Artificial Intelligence drives incredible amounts of economic value. Almost all of the economic benefit created by AI today is generated using the input-output data machine learning process (for more information read previous blog post). Standard examples of this are loan approvals and targeted online advertising.
In the first case, Machine Learning (ML) algorithms are fed with data describing client characteristics and outputs, informing of whether said clients are likely to be able to pay their debts or not, if accepted for a loan. With these data sets, machines learn from customers’ financial histories and become experts in evaluating new loan applications, thus significantly reducing risk for the bank.
Where online advertising is concerned, ML algorithms are provided with records of consumers’ habits, so they can easily identify customers with similar preferences and make appropriate suggestions for future purchases. A prime example would be the Amazon recommendation system. This allows companies to build more ”intimate” relations with their customers, benefiting both their bottom line and giving the customer exactly what they want.
Two success stories of employing ML within the banking industry are those of Man Group and Bank of America. Man Group Plc. in particular, built a system that evolved autonomously, finding money-making strategies where humans had failed to, and the results were startlingly good. By 2015, artificial intelligence was contributing roughly half the profits in one of Man’s biggest funds.
Consumers today are accustomed to the types of seamless mobile experiences provided by apps like Uber and Airbnb, and want banking experiences that match them in terms of ease, accessibility and speed. To this end, Bank of America introduced Erica, their new digital banking assistant. Erica uses artificial intelligence, predictive analytics and cognitive messaging to help customers make payments, check balances, save money and pay debt. As systems like Erica integrate deeply in our lives, we should expect the rise of fully-synchronised voice banking, payments and commerce.
The Rise of AI
There are three important factors that are responsible for the recent boost in all things AI. First, the availability of data. We are very good at producing and collecting data, generating enormous amounts of data on a daily basis, and as a result, we have had to develop ways to collect it more efficiently.
Secondly, our computational power has dramatically increased over the last decade. A graphic processing unit (GPU) together with a central processing unit (CPU) allow for parallel processing that greatly accelerates computing and its potential for further growth in the future.
The final factor, is the algorithmic innovation that has allowed us to process vast amounts of data with great scalability. These three factors allow us to leverage data for effective machine learning. Here lies one of the main causes responsible for the outstanding performance of ML algorithms. They can learn from massive amount of data, recognize patterns, combinations of patterns at a far greater speed than humans. This is the main reason that ML models can achieve results that surpass human level performance in many areas.

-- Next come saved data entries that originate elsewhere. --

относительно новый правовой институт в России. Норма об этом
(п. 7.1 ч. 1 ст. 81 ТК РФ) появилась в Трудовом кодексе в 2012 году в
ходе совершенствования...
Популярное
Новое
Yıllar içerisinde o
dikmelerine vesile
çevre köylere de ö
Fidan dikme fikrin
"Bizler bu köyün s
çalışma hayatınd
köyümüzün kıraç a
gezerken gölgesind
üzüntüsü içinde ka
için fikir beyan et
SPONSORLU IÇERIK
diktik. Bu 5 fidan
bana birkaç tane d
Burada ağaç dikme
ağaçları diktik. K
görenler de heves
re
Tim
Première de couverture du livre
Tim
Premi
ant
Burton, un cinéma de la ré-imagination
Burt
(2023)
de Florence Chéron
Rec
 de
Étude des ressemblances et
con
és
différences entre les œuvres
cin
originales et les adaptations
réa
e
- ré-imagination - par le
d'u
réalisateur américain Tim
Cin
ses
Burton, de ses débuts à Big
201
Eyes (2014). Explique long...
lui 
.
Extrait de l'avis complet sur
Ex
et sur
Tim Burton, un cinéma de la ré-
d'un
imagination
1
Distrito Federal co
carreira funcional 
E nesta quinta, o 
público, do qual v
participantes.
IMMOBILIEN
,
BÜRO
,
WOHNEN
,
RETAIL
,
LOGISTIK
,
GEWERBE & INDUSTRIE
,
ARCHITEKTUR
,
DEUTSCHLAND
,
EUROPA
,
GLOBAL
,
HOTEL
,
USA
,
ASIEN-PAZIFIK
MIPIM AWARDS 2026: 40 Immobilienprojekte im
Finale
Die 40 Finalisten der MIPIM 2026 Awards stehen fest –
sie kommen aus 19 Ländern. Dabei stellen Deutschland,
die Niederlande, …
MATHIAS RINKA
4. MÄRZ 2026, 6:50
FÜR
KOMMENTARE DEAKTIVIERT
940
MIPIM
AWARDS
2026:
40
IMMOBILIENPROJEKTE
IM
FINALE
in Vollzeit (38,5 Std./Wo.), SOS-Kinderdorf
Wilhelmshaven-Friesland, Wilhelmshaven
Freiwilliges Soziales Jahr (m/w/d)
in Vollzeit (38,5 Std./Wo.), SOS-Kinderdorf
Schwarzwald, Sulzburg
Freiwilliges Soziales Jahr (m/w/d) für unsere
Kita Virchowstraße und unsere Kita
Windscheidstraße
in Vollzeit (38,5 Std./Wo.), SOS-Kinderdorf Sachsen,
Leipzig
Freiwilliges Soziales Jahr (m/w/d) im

Besides the supervised methods of learning (input–output data), we have succeeded in transferring learning between domains. For instance, to go back to my original example of a data set containing labelled images of either lemons or apples, we may have algorithms that have been trained there, to classify images of those two fruits.

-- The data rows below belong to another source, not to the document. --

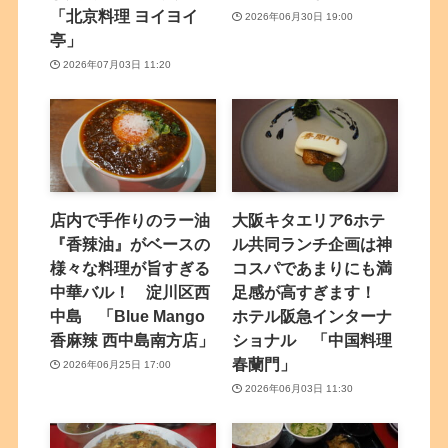
「北京料理 ヨイヨイ
2026年06月30日 19:00
亭」
2026年07月03日 11:20
店内で手作りのラー油
大阪キタエリア6ホテ
『香辣油』がベースの
ル共同ランチ企画は神
様々な料理が旨すぎる
コスパであまりにも満
中華バル！ 淀川区西
足感が高すぎます！
中島 「Blue Mango
ホテル阪急インターナ
香麻辣 西中島南方店」
ショナル 「中国料理
春蘭門」
2026年06月25日 17:00
2026年06月03日 11:30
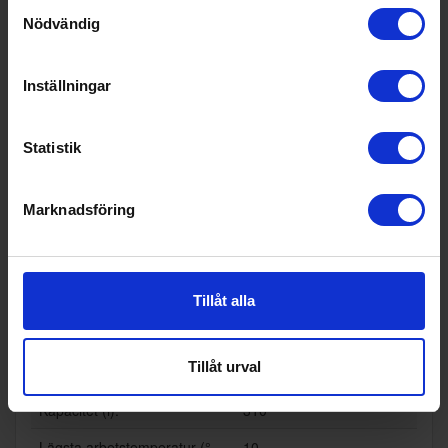
Samtyckesval
Nödvändig
För integrering (Ja/Nej):
Ja
Omhängningsbar (Ja/Nej):
Ja
Inställningar
UV-skydd dörr (Ja/Nej):
Nej
Display på dörr (Ja/Nej):
Nej
Statistik
Luftcirkulation i kyl (Ja/Nej):
Ja
Marknadsföring
Passar nya IKEA-metod (Ja/
Nej
Nej):
Wi-Fi anslutning (Ja/Nej):
Nej
Tillåt alla
Teknisk data
Årlig energiförbrukning (kWh/
114
Tillåt urval
år):
Kapacitet (l):
310
Lägsta arbetstemperatur (°
10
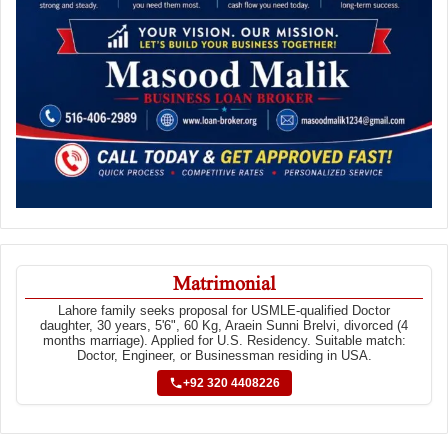
Matrimonial
Lahore family seeks proposal for USMLE-qualified Doctor
daughter, 30 years, 5'6", 60 Kg, Araein Sunni Brelvi, divorced (4
months marriage). Applied for U.S. Residency. Suitable match:
Doctor, Engineer, or Businessman residing in USA.
+92 320 4408226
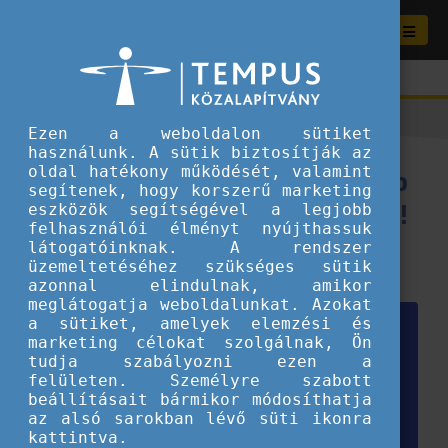
Ezen a weboldalon sütiket
használunk. A sütik biztosítják az
5+1 kérdés, amit mindenképp
oldal hatékony működését, valamint
segítenek, hogy korszerű marketing
tegyél fel az ESC-s interjúdon!
eszközök segítségével a legjobb
felhasználói élményt nyújthassuk
látogatóinknak. A rendszer
2025.03.10.
üzemeltetéséhez szükséges sütik
Tippek és ötletek fiataloknak
azonnal elindulnak, amikor
meglátogatja weboldalunkat. Azokat
a sütiket, amelyek elemzési és
marketing célokat szolgálnak, Ön
tudja szabályozni ezen a
felületen. Személyre szabott
beállításait bármikor módosíthatja
az alsó sarokban lévő süti ikonra
kattintva.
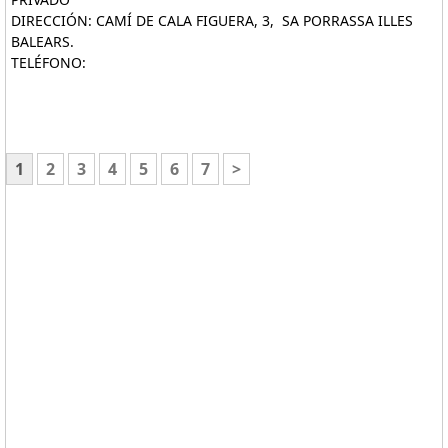
DIRECCIÓN: CAMÍ DE CALA FIGUERA, 3, SA PORRASSA ILLES
BALEARS.
TELÉFONO:
1
2
3
4
5
6
7
>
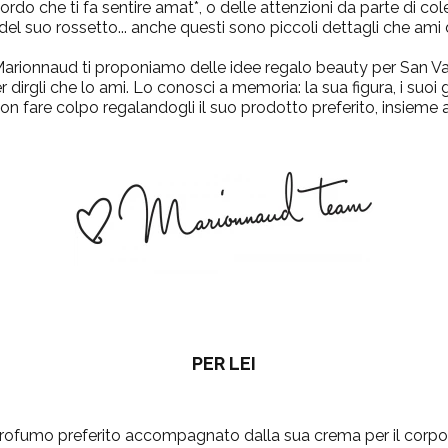
rdo che ti fa sentire amat*, o delle attenzioni da parte di cole
el suo rossetto... anche questi sono piccoli dettagli che ami 
Marionnaud ti proponiamo delle idee regalo beauty per San Va
r dirgli che lo ami. Lo conosci a memoria: la sua figura, i suoi
n fare colpo regalandogli il suo prodotto preferito, insieme 
PER LEI
rofumo preferito
accompagnato dalla sua crema per il corpo,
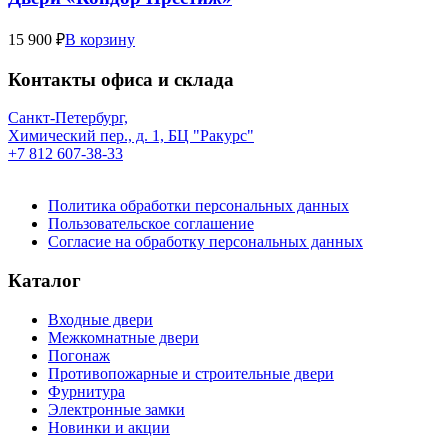
15 900 ₽
В корзину
Контакты офиса и склада
Санкт-Петербург,
Химический пер., д. 1, БЦ "Ракурс"
+7 812 607-38-33
Политика обработки персональных данных
Пользовательское соглашение
Согласие на обработку персональных данных
Каталог
Входные двери
Межкомнатные двери
Погонаж
Противопожарные и строительные двери
Фурнитура
Электронные замки
Новинки и акции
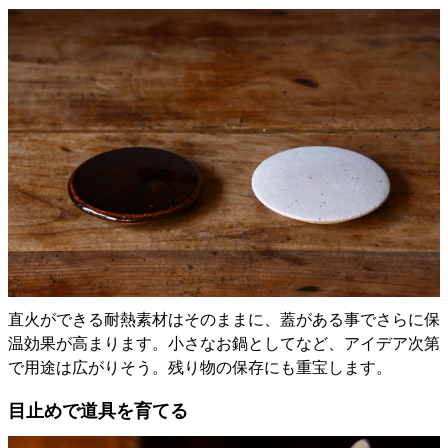
直火ができる耐熱素材はそのままに、蓋がある事でさらに保
温効果が高まります。小さなお鍋としてなど、アイデア次第
で用途は広がりそう。残り物の保存にも重宝します。
目止めで道具を育てる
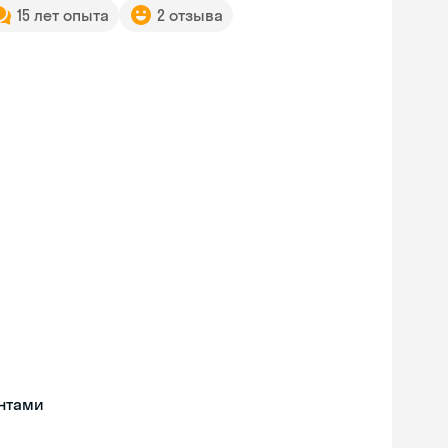
15 лет опыта
2 отзыва
нтами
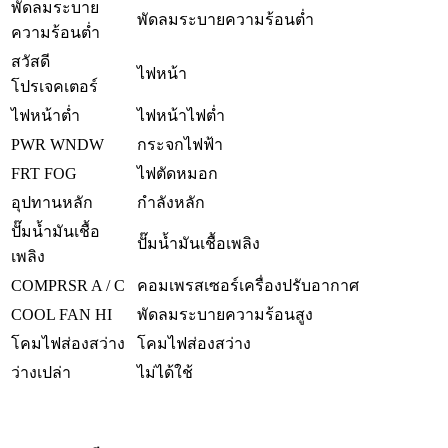
พัดลมระบาย
พัดลมระบายความร้อนต่ำ
ความร้อนต่ำ
สวัสดี
ไฟหน้า
โปรเจคเตอร์
ไฟหน้าต่ำ
ไฟหน้าไฟต่ำ
PWR WNDW
กระจกไฟฟ้า
FRT FOG
ไฟตัดหมอก
อุปทานหลัก
กำลังหลัก
ปั๊มน้ำมันเชื้อ
ปั๊มน้ำมันเชื้อเพลิง
เพลิง
COMPRSR A / C
คอมเพรสเซอร์เครื่องปรับอากาศ
COOL FAN HI
พัดลมระบายความร้อนสูง
โคมไฟส่องสว่าง
โคมไฟส่องสว่าง
ว่างเปล่า
ไม่ได้ใช้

We can then use this trained algorithm in areas such as medical diagnosis, in cases where we don’t have a lot of data. So we can use the learning acquired from the above data set of lemon and apple images, to distinguish adult x-ray images from those of children, for example.
Even though today we are experiencing an AI shared economy, with open resources and software available to everyone, it is the data that builds defensive business. Nowadays all the techniques necessary to train a ML model are widely accessible. We have enough access to computational power, so the only restrictive factor is data.
It is often the case that the existence of data drives the creation of products. As consumers use products, they create more data, that in turn is used to train machines yet further. In this manner, products can be continuously improved and the possibilities are endless. As a consequence, companies have access to enormous data sets, which becomes their greatest asset and the root of their growth.
It is commonly accepted that a company with a web page is not necessarily an internet company. Only when it posses the architectural organisational structure to leverage internet capabilities does it become an internet company. The same applies with AI. Just the use of ML algorithms does not guarantee a company’s best use of the new technology. The very first prerequisite is strategic data acquisition. Then, within and across the whole company, a unified data policy must be followed. As a result, every data science team and engineer could have access to data. After the collection of data, the next step is to build a centralised AI team, which communicates with all the other units in the company. Scientists from AI team then can address the individual needs of each unit.
AI is not a finished product. Is an autonomous self-learning process that has to be customised to fit the needs of the institution that makes use of it. It requires trained Data Scientists who can figure out the necessary input–output data, fine tune the ML algorithms and eventually produce well trained models.
It is necessary for a company to be alert and understand the abilities and limitations of AI. Then they should decide how AI could best meet its requirements. Throughout this process, certain products of pre-trained models can be helpful. The company must have a clear vision and the capacity to navigate its own way through the AI ecosystem. In this manner it remains ”lean” and not burdened by too many generic products provided by the preeminent vendor AI companies.
These companies have very skilled teams that may lead research, but in the end each institution has its unique characteristics and should adapt AI to them. Being ”lean” will enable these organisations to be more flexible and achieve exponential growth, much more quickly.